In each case, the vendor prices the core product using some per user model or one of the previously mentioned revenue models but also offers the add-on service on a transactional basis, sometimes per month or sometimes per incident. For example, online bill pay could be priced per payment, email verification might be priced per 100 verifications, and ad placement from a marketing automation platform could be priced on a CPM (cost per impression) or CPC (cost per click) basis. Examples include QuickBooks online offering bill pay, Nanigans offering Facebook ad placement, and Oracle/Taleo offering background checks and job board placement from its application tracking suite.
Data Monetization: For the Data Age
Finally we have the most controversial revenue model, data monetization. This comes primarily in two forms. In the first, a SaaS ISV aggregates data collected from its users and resells that data in either raw or research report form. In the second form, personalization and/or behavioral data is monetized by selling it to ad networks that use the data to deliver premium targeted digital ads.
Examples in the aggregation category include firms such as Alexa (web analytics), Dyn (internet performance), and the granddaddy of them all ADP (payroll and labor data). Examples of companies that collect personalization data then use it to target ads (or sell the data to companies who use it to target ads) include Rocket Fuel, Yahoo, LinkedIn, and of course Google.

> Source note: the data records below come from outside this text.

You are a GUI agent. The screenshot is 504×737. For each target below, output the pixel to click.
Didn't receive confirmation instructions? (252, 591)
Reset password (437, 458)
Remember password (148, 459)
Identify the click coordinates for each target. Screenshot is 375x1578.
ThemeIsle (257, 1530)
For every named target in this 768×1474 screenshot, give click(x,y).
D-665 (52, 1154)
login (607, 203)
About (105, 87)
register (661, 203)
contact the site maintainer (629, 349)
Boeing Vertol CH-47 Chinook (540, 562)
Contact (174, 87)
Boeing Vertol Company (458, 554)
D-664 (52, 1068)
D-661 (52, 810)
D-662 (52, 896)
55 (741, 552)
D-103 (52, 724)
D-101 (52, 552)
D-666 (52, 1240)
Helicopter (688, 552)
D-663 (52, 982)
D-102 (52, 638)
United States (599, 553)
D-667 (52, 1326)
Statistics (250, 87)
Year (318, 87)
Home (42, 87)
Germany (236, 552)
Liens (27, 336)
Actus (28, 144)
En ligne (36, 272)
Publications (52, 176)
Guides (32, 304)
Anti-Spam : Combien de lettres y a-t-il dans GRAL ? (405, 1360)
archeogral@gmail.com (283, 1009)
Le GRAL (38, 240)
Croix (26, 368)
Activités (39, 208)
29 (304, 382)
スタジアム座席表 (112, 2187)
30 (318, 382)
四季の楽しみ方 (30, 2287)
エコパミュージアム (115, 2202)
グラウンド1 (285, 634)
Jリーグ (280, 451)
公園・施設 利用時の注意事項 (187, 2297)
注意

In addition to the many obvious reasons for pursuing a SaaS model over a perpetual or on-premises model, the variety of available revenue models provides an even more compelling rationale for an ISV. By incorporating the right mix of revenue models in an offering, an ISV is more likely to extract economics proportional to the value it delivers and ultimately provide the best opportunity to meet its growth aspirations and distinguish itself amongst its competition.